Q4 Find top k=5 most followed users in a given party. Show the user’s screen name, the user’s party, and the number of followers in descending order of the number of followers. Show your results with subcategory to be 'GOP' and 'Democrat' Rationale: This query finds the most influential users measured by the number of followers
Q5 Find the list of distinct hashtags that appeared in one of the states in a given list = [Ohio, Alaska, Alabama] in a given month = 1 of a given year = 2016; show the list of the hashtags and the names of the states in which they appeared. Rationale: This is to find common interests among the users in the states of interest.
Q6 Find k=5 tweets (with the given hashtag = Ohio) posted by republican (GOP) or democrat members of a given state = Ohio in a given month = 1 of a given year = 2016. Show the tweet text, the hashtag, the screen name of the posting user, and the users’ party Rationale: This query explores the context in which the hashtag was used
Q7 Find users in a given sub-category = ‘GOP’ along with the list of URLs used in the user’s tweets in a given month = 1 of a given year = 2016. Show the user’s screen name, the state the user lives, and the list of URLs Rationale: This query finds URLs shared by a party.

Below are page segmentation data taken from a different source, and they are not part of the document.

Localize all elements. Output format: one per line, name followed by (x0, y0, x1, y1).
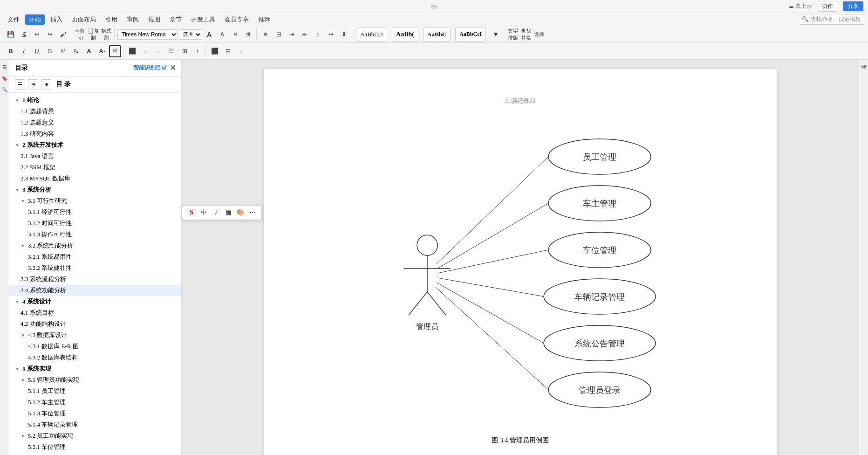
toc-item-2[interactable]: ▼2 系统开发技术 (9, 139, 181, 151)
redo-btn[interactable]: ↪ (44, 28, 56, 41)
toc-toggle-5.1[interactable]: ▼ (21, 378, 25, 383)
more-format-btn[interactable]: ≡ (235, 45, 247, 57)
superscript-btn[interactable]: X² (57, 45, 69, 57)
map-icon[interactable]: 🗺 (860, 64, 868, 72)
menu-review[interactable]: 审阅 (123, 14, 143, 25)
paste-btn[interactable]: 格式刷 (100, 28, 112, 41)
toc-item-5.1.3[interactable]: 5.1.3 车位管理 (9, 408, 181, 419)
toc-item-4.3.1[interactable]: 4.3.1 数据库 E-R 图 (9, 341, 181, 352)
align-right-btn[interactable]: ≡ (152, 45, 164, 57)
print-btn[interactable]: 🖨 (18, 28, 30, 41)
indent2-btn[interactable]: ↦ (325, 28, 337, 41)
collab-button[interactable]: 协作 (818, 1, 837, 12)
align-dist-btn[interactable]: ⊞ (178, 45, 191, 57)
document-area[interactable]: 车辆记录和 管理员 (182, 60, 859, 455)
toc-toggle-3.1[interactable]: ▼ (21, 199, 25, 204)
toc-collapse-btn[interactable]: ⊟ (28, 79, 38, 90)
toc-toggle-3.2[interactable]: ▼ (21, 243, 25, 248)
menu-insert[interactable]: 插入 (47, 14, 66, 25)
outdent-btn[interactable]: ⇤ (299, 28, 311, 41)
toc-item-5.1[interactable]: ▼5.1 管理员功能实现 (9, 374, 181, 386)
toc-item-3.1.1[interactable]: 3.1.1 经济可行性 (9, 207, 181, 218)
toc-item-1[interactable]: ▼1 绪论 (9, 95, 181, 106)
toc-item-1.1[interactable]: 1.1 选题背景 (9, 106, 181, 117)
align-center-btn[interactable]: ≡ (139, 45, 151, 57)
toc-item-5.2.1[interactable]: 5.2.1 车位管理 (9, 441, 181, 453)
border-btn[interactable]: 框 (109, 45, 121, 57)
style-normal[interactable]: AaBbCcI (356, 28, 387, 41)
spacing-btn[interactable]: ⇕ (338, 28, 350, 41)
menu-home[interactable]: 开始 (25, 14, 45, 25)
toc-item-4.3[interactable]: ▼4.3 数据库设计 (9, 330, 181, 341)
toc-item-2.3[interactable]: 2.3 MYSQL 数据库 (9, 173, 181, 184)
toc-settings-btn[interactable]: ⊞ (41, 79, 51, 90)
menu-layout[interactable]: 页面布局 (68, 14, 100, 25)
indent-btn[interactable]: ⇥ (286, 28, 298, 41)
toc-toggle-3[interactable]: ▼ (15, 187, 20, 193)
menu-file[interactable]: 文件 (4, 14, 23, 25)
toc-expand-btn[interactable]: ☰ (15, 79, 25, 90)
font-name-select[interactable]: Times New Roma (117, 29, 178, 40)
menu-view[interactable]: 视图 (144, 14, 164, 25)
strikethrough-btn[interactable]: S (44, 45, 56, 57)
subscript-btn[interactable]: X₂ (70, 45, 82, 57)
font-shrink-btn[interactable]: A (216, 28, 228, 41)
menu-ref[interactable]: 引用 (102, 14, 121, 25)
para-spacing-btn[interactable]: ⬛ (209, 45, 221, 57)
ime-lang-btn[interactable]: 中 (199, 207, 209, 218)
toc-item-4.2[interactable]: 4.2 功能结构设计 (9, 318, 181, 330)
menu-recommend[interactable]: 推荐 (254, 14, 274, 25)
toc-item-3.2.2[interactable]: 3.2.2 系统健壮性 (9, 262, 181, 274)
close-sidebar-button[interactable]: ✕ (170, 63, 176, 72)
toc-item-3.1.3[interactable]: 3.1.3 操作可行性 (9, 229, 181, 240)
cut-btn[interactable]: ✂剪切 (74, 28, 86, 41)
line-spacing-btn[interactable]: ↕ (191, 45, 204, 57)
toc-item-5[interactable]: ▼5 系统实现 (9, 363, 181, 374)
style-h2[interactable]: AaBbC (423, 28, 451, 41)
toc-toggle-4[interactable]: ▼ (15, 299, 20, 304)
clear-format-btn[interactable]: ✕ (229, 28, 241, 41)
ime-mic-btn[interactable]: ♪ (211, 207, 221, 218)
toc-item-4.1[interactable]: 4.1 系统目标 (9, 307, 181, 318)
toc-item-3.2[interactable]: ▼3.2 系统性能分析 (9, 240, 181, 251)
ai-toc-button[interactable]: 智能识别目录 (133, 64, 167, 72)
toc-item-3.1[interactable]: ▼3.1 可行性研究 (9, 195, 181, 207)
toc-toggle-1[interactable]: ▼ (15, 98, 20, 103)
pinyin-btn[interactable]: 拼 (242, 28, 254, 41)
font-highlight-btn[interactable]: A· (96, 45, 108, 57)
toc-item-5.1.1[interactable]: 5.1.1 员工管理 (9, 386, 181, 397)
copy-btn[interactable]: 📋复制 (87, 28, 99, 41)
save-btn[interactable]: 💾 (5, 28, 17, 41)
toc-toggle-2[interactable]: ▼ (15, 143, 20, 148)
toc-toggle-4.3[interactable]: ▼ (21, 333, 25, 338)
toc-item-3.1.2[interactable]: 3.1.2 时间可行性 (9, 218, 181, 229)
sort-btn[interactable]: ↕ (312, 28, 324, 41)
toc-item-5.1.4[interactable]: 5.1.4 车辆记录管理 (9, 419, 181, 430)
ime-chinese-btn[interactable]: S (186, 208, 197, 217)
search-left-icon[interactable]: 🔍 (1, 87, 8, 94)
bookmark-icon[interactable]: 🔖 (1, 76, 8, 83)
more-styles-btn[interactable]: ▼ (490, 28, 502, 41)
style-h1[interactable]: AaBb( (392, 28, 418, 41)
undo-btn[interactable]: ↩ (31, 28, 43, 41)
toc-item-5.1.2[interactable]: 5.1.2 车主管理 (9, 397, 181, 408)
italic-btn[interactable]: I (18, 45, 30, 57)
font-size-select[interactable]: 四号 三号 小四 (179, 29, 202, 40)
align-left-btn[interactable]: ⬛ (126, 45, 138, 57)
toc-toggle-5.2[interactable]: ▼ (21, 434, 25, 439)
toc-item-2.2[interactable]: 2.2 SSM 框架 (9, 162, 181, 173)
col-btn[interactable]: ⊟ (222, 45, 234, 57)
search-bar[interactable]: 🔍 查找命令、搜索模板 (799, 14, 864, 25)
font-grow-btn[interactable]: A (203, 28, 215, 41)
align-justify-btn[interactable]: ☰ (165, 45, 178, 57)
select-btn[interactable]: 选择 (533, 28, 545, 41)
toc-item-4[interactable]: ▼4 系统设计 (9, 296, 181, 307)
format-btn[interactable]: 🖌 (57, 28, 69, 41)
toc-item-3.3[interactable]: 3.3 系统流程分析 (9, 274, 181, 285)
list-ordered-btn[interactable]: ⊟ (273, 28, 285, 41)
toc-item-2.1[interactable]: 2.1 Java 语言 (9, 151, 181, 162)
toc-item-3[interactable]: ▼3 系统分析 (9, 184, 181, 195)
menu-dev[interactable]: 开发工具 (187, 14, 219, 25)
style-h3[interactable]: AaBbCcI (455, 28, 486, 41)
bold-btn[interactable]: B (5, 45, 17, 57)
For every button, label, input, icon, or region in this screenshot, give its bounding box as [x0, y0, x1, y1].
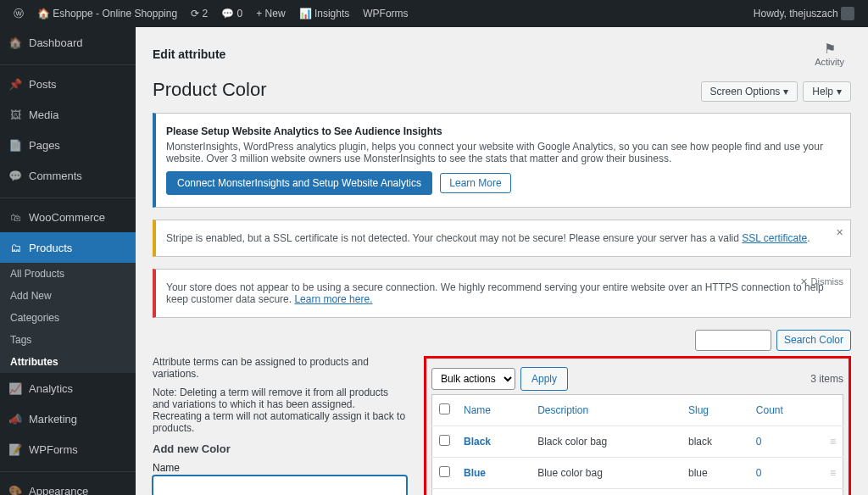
select-all-top[interactable] — [439, 403, 450, 414]
submenu-categories[interactable]: Categories — [0, 307, 136, 329]
activity-link[interactable]: ⚑Activity — [808, 37, 851, 70]
name-label: Name — [153, 462, 407, 474]
term-name-link[interactable]: Black — [464, 436, 491, 448]
products-submenu: All Products Add New Categories Tags Att… — [0, 263, 136, 373]
analytics-icon: 📈 — [7, 380, 24, 397]
plus-icon: + — [256, 8, 262, 19]
ssl-cert-link[interactable]: SSL certificate — [742, 232, 807, 244]
site-name[interactable]: 🏠 Eshoppe - Online Shopping — [31, 0, 184, 27]
drag-handle-icon[interactable]: ≡ — [823, 489, 843, 496]
col-description[interactable]: Description — [531, 395, 682, 426]
terms-table-highlight: Bulk actions Apply 3 items Name Descript… — [424, 356, 851, 495]
submenu-attributes[interactable]: Attributes — [0, 351, 136, 373]
admin-bar: ⓦ 🏠 Eshoppe - Online Shopping ⟳ 2 💬 0 + … — [0, 0, 868, 27]
https-learn-link[interactable]: Learn more here. — [294, 293, 372, 305]
drag-handle-icon[interactable]: ≡ — [823, 426, 843, 458]
submenu-all-products[interactable]: All Products — [0, 263, 136, 285]
admin-sidebar: 🏠Dashboard 📌Posts 🖼Media 📄Pages 💬Comment… — [0, 27, 136, 495]
close-icon[interactable]: ✕ — [836, 227, 843, 238]
term-slug: red — [682, 489, 749, 496]
term-name-link[interactable]: Blue — [464, 467, 486, 479]
col-name[interactable]: Name — [457, 395, 531, 426]
help-button[interactable]: Help▾ — [803, 81, 851, 102]
flag-icon: ⚑ — [815, 41, 844, 57]
mi-body: MonsterInsights, WordPress analytics plu… — [166, 141, 840, 164]
updates[interactable]: ⟳ 2 — [184, 0, 214, 27]
submenu-add-new[interactable]: Add New — [0, 285, 136, 307]
page-title: Product Color — [153, 79, 267, 101]
search-input[interactable] — [695, 330, 771, 351]
term-description: Blue color bag — [531, 458, 682, 489]
home-icon: 🏠 — [37, 8, 50, 19]
term-slug: black — [682, 426, 749, 458]
wordpress-icon: ⓦ — [14, 7, 24, 21]
search-button[interactable]: Search Color — [776, 330, 851, 351]
comments-count[interactable]: 💬 0 — [214, 0, 249, 27]
term-description: Red Color Bag — [531, 489, 682, 496]
new-content[interactable]: + New — [249, 0, 292, 27]
products-icon: 🗂 — [7, 239, 24, 256]
dismiss-button[interactable]: ✕ Dismiss — [800, 276, 843, 287]
term-count-link[interactable]: 0 — [756, 467, 762, 479]
name-input[interactable] — [153, 476, 407, 495]
screen-options-button[interactable]: Screen Options▾ — [701, 81, 798, 102]
term-count-link[interactable]: 0 — [756, 436, 762, 448]
col-slug[interactable]: Slug — [682, 395, 749, 426]
drag-handle-icon[interactable]: ≡ — [823, 458, 843, 489]
chevron-down-icon: ▾ — [783, 86, 788, 97]
table-row: BlackBlack color bagblack0≡ — [432, 426, 843, 458]
notice-https: ✕ Dismiss Your store does not appear to … — [153, 269, 851, 318]
bar-wpforms[interactable]: WPForms — [356, 0, 415, 27]
megaphone-icon: 📣 — [7, 410, 24, 427]
term-slug: blue — [682, 458, 749, 489]
menu-appearance[interactable]: 🎨Appearance — [0, 476, 136, 495]
menu-pages[interactable]: 📄Pages — [0, 130, 136, 160]
chart-icon: 📊 — [299, 8, 312, 19]
main-content: Edit attribute ⚑Activity Product Color S… — [136, 27, 868, 495]
avatar-icon — [841, 7, 854, 20]
comment-icon: 💬 — [7, 167, 24, 184]
apply-button-top[interactable]: Apply — [520, 367, 568, 391]
row-checkbox[interactable] — [439, 435, 450, 446]
mi-connect-button[interactable]: Connect MonsterInsights and Setup Websit… — [166, 171, 432, 195]
col-count[interactable]: Count — [749, 395, 823, 426]
menu-wpforms[interactable]: 📝WPForms — [0, 434, 136, 464]
menu-dashboard[interactable]: 🏠Dashboard — [0, 27, 136, 58]
woo-icon: 🛍 — [7, 209, 24, 225]
brush-icon: 🎨 — [7, 482, 24, 495]
terms-table: Name Description Slug Count BlackBlack c… — [431, 394, 843, 495]
mi-title: Please Setup Website Analytics to See Au… — [166, 125, 442, 137]
dashboard-icon: 🏠 — [7, 34, 24, 51]
table-row: RedRed Color Bagred0≡ — [432, 489, 843, 496]
comment-icon: 💬 — [221, 8, 234, 19]
row-checkbox[interactable] — [439, 466, 450, 477]
intro-text-1: Attribute terms can be assigned to produ… — [153, 356, 407, 380]
add-new-heading: Add new Color — [153, 442, 407, 455]
pin-icon: 📌 — [7, 75, 24, 92]
menu-comments[interactable]: 💬Comments — [0, 160, 136, 191]
update-icon: ⟳ — [191, 8, 199, 19]
bulk-actions-top[interactable]: Bulk actions — [431, 368, 515, 390]
menu-posts[interactable]: 📌Posts — [0, 69, 136, 99]
media-icon: 🖼 — [7, 106, 24, 123]
notice-monsterinsights: Please Setup Website Analytics to See Au… — [153, 113, 851, 208]
intro-text-2: Note: Deleting a term will remove it fro… — [153, 387, 407, 434]
submenu-tags[interactable]: Tags — [0, 329, 136, 351]
table-row: BlueBlue color bagblue0≡ — [432, 458, 843, 489]
wp-logo[interactable]: ⓦ — [7, 0, 31, 27]
menu-media[interactable]: 🖼Media — [0, 99, 136, 130]
notice-stripe: ✕ Stripe is enabled, but a SSL certifica… — [153, 220, 851, 257]
items-count-top: 3 items — [810, 373, 843, 385]
menu-products[interactable]: 🗂Products — [0, 232, 136, 263]
menu-woocommerce[interactable]: 🛍WooCommerce — [0, 202, 136, 232]
bar-insights[interactable]: 📊 Insights — [292, 0, 357, 27]
chevron-down-icon: ▾ — [837, 86, 842, 97]
edit-attribute-heading: Edit attribute — [153, 47, 225, 61]
mi-learn-button[interactable]: Learn More — [440, 173, 510, 193]
menu-marketing[interactable]: 📣Marketing — [0, 403, 136, 434]
howdy[interactable]: Howdy, thejuszach — [747, 0, 861, 27]
form-icon: 📝 — [7, 441, 24, 458]
menu-analytics[interactable]: 📈Analytics — [0, 373, 136, 403]
term-description: Black color bag — [531, 426, 682, 458]
page-icon: 📄 — [7, 136, 24, 153]
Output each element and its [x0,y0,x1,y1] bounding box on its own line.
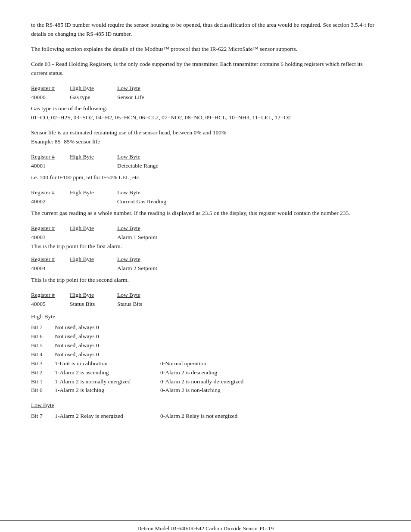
bit-col2: 1-Alarm 2 is ascending [55,368,160,377]
sensorlife-section: Sensor life is an estimated remaining us… [31,128,380,146]
bit-col3 [160,341,272,350]
high-byte-heading: High Byte [31,312,380,321]
high-byte-section: High Byte Bit 7Not used, always 0Bit 6No… [31,312,380,395]
low-1: Detectable Range [117,162,203,171]
gastype-values: 01=CO, 02=H2S, 03=SO2, 04=H2, 05=HCN, 06… [31,113,380,122]
paragraph-3: Code 03 - Read Holding Registers, is the… [31,60,380,78]
bit-col3: 0-Alarm 2 Relay is not energized [160,412,272,421]
bit-col2: Not used, always 0 [55,332,160,341]
reg-0: 40000 [31,93,70,102]
table-1-header-row: Register # High Byte Low Byte [31,152,380,162]
col-reg-header-4: Register # [31,255,70,264]
low-2: Current Gas Reading [117,197,203,206]
table-5: Register # High Byte Low Byte 40005 Stat… [31,291,380,309]
reg-5: 40005 [31,300,70,309]
gastype-label: Gas type is one of the following: [31,104,380,113]
gasreading-note: The current gas reading as a whole numbe… [31,209,380,218]
footer-text: Detcon Model IR-640/IR-642 Carbon Dioxid… [137,525,274,532]
high-5: Status Bits [70,300,117,309]
gastype-section: Gas type is one of the following: 01=CO,… [31,104,380,122]
bit-row: Bit 11-Alarm 2 is normally energized0-Al… [31,377,380,386]
high-1 [70,162,117,171]
bit-col3: 0-Alarm 2 is non-latching [160,386,272,395]
gasreading-note-text: The current gas reading as a whole numbe… [31,210,350,216]
table-0: Register # High Byte Low Byte 40000 Gas … [31,84,380,102]
bit-col2: Not used, always 0 [55,350,160,359]
col-high-header-2: High Byte [70,188,117,197]
table-5-header-row: Register # High Byte Low Byte [31,291,380,300]
col-high-header-4: High Byte [70,255,117,264]
low-3: Alarm 1 Setpoint [117,233,203,242]
table-5-data-row: 40005 Status Bits Status Bits [31,300,380,309]
high-0: Gas type [70,93,117,102]
table-3-data-row: 40003 Alarm 1 Setpoint [31,233,380,242]
sensorlife-example: Example: 85=85% sensor life [31,137,380,146]
table-3: Register # High Byte Low Byte 40003 Alar… [31,224,380,251]
col-high-header-1: High Byte [70,152,117,162]
low-0: Sensor Life [117,93,203,102]
detectable-note: i.e. 100 for 0-100 ppm, 50 for 0-50% LEL… [31,173,380,182]
table-2-data-row: 40002 Current Gas Reading [31,197,380,206]
bit-col2: Not used, always 0 [55,323,160,332]
alarm1-note-text: This is the trip point for the first ala… [31,242,122,251]
alarm2-note: This is the trip point for the second al… [31,276,380,285]
low-5: Status Bits [117,300,203,309]
col-reg-header-2: Register # [31,188,70,197]
col-high-header-0: High Byte [70,84,117,93]
col-low-header-4: Low Byte [117,255,203,264]
bit-row: Bit 5Not used, always 0 [31,341,380,350]
alarm2-note-text: This is the trip point for the second al… [31,277,129,283]
para1-text: to the RS-485 ID number would require th… [31,22,374,37]
bit-row: Bit 4Not used, always 0 [31,350,380,359]
low-byte-heading: Low Byte [31,401,380,410]
bit-label: Bit 2 [31,368,55,377]
col-high-header-5: High Byte [70,291,117,300]
bit-col2: 1-Unit is in calibration [55,359,160,368]
table-3-note-row: This is the trip point for the first ala… [31,242,380,251]
bits-low-table: Bit 71-Alarm 2 Relay is energized0-Alarm… [31,412,380,421]
low-byte-section: Low Byte Bit 71-Alarm 2 Relay is energiz… [31,401,380,421]
table-0-header-row: Register # High Byte Low Byte [31,84,380,93]
bit-label: Bit 1 [31,377,55,386]
reg-2: 40002 [31,197,70,206]
low-4: Alarm 2 Setpoint [117,264,203,273]
bit-label: Bit 7 [31,323,55,332]
paragraph-2: The following section explains the detai… [31,45,380,54]
para2-text: The following section explains the detai… [31,46,297,52]
bit-row: Bit 21-Alarm 2 is ascending0-Alarm 2 is … [31,368,380,377]
detectable-note-text: i.e. 100 for 0-100 ppm, 50 for 0-50% LEL… [31,174,140,180]
table-4-data-row: 40004 Alarm 2 Setpoint [31,264,380,273]
bit-col3: 0-Normal operation [160,359,272,368]
bit-row: Bit 01-Alarm 2 is latching0-Alarm 2 is n… [31,386,380,395]
bit-col2: 1-Alarm 2 is normally energized [55,377,160,386]
bit-col3: 0-Alarm 2 is normally de-energized [160,377,272,386]
bits-high-table: Bit 7Not used, always 0Bit 6Not used, al… [31,323,380,395]
bit-row: Bit 6Not used, always 0 [31,332,380,341]
bit-col2: 1-Alarm 2 Relay is energized [55,412,160,421]
bit-label: Bit 7 [31,412,55,421]
para3-text: Code 03 - Read Holding Registers, is the… [31,61,363,76]
bit-label: Bit 3 [31,359,55,368]
bit-row: Bit 71-Alarm 2 Relay is energized0-Alarm… [31,412,380,421]
footer: Detcon Model IR-640/IR-642 Carbon Dioxid… [0,520,411,532]
col-reg-header-1: Register # [31,152,70,162]
high-2 [70,197,117,206]
bit-label: Bit 5 [31,341,55,350]
bit-col3: 0-Alarm 2 is descending [160,368,272,377]
col-reg-header-3: Register # [31,224,70,233]
paragraph-1: to the RS-485 ID number would require th… [31,21,380,39]
bit-col3 [160,350,272,359]
table-4-header-row: Register # High Byte Low Byte [31,255,380,264]
bit-label: Bit 0 [31,386,55,395]
table-0-data-row: 40000 Gas type Sensor Life [31,93,380,102]
bit-col3 [160,323,272,332]
bit-row: Bit 7Not used, always 0 [31,323,380,332]
col-low-header-5: Low Byte [117,291,203,300]
table-1: Register # High Byte Low Byte 40001 Dete… [31,152,380,171]
table-3-header-row: Register # High Byte Low Byte [31,224,380,233]
bit-col2: 1-Alarm 2 is latching [55,386,160,395]
reg-3: 40003 [31,233,70,242]
col-reg-header-0: Register # [31,84,70,93]
col-low-header-3: Low Byte [117,224,203,233]
col-reg-header-5: Register # [31,291,70,300]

Q8 Find k=5 users who were mentioned the most in tweets of users of a given party = ‘GOP’ in a given month = 1 of a given year = 2016. Show the user’s screen name, user’s state, and the list of the screen name of the user(s) who mentioned this user in descending order of the number of tweets mentioning this user.
Q9 Find k=5 most used hashtags with the count of tweets it appeared posted by a given sub-category = ‘GOP’ of users in a list of months = [1, 2, 3] of a given year = 2016. Show the hashtag name and the count in descending order of the count.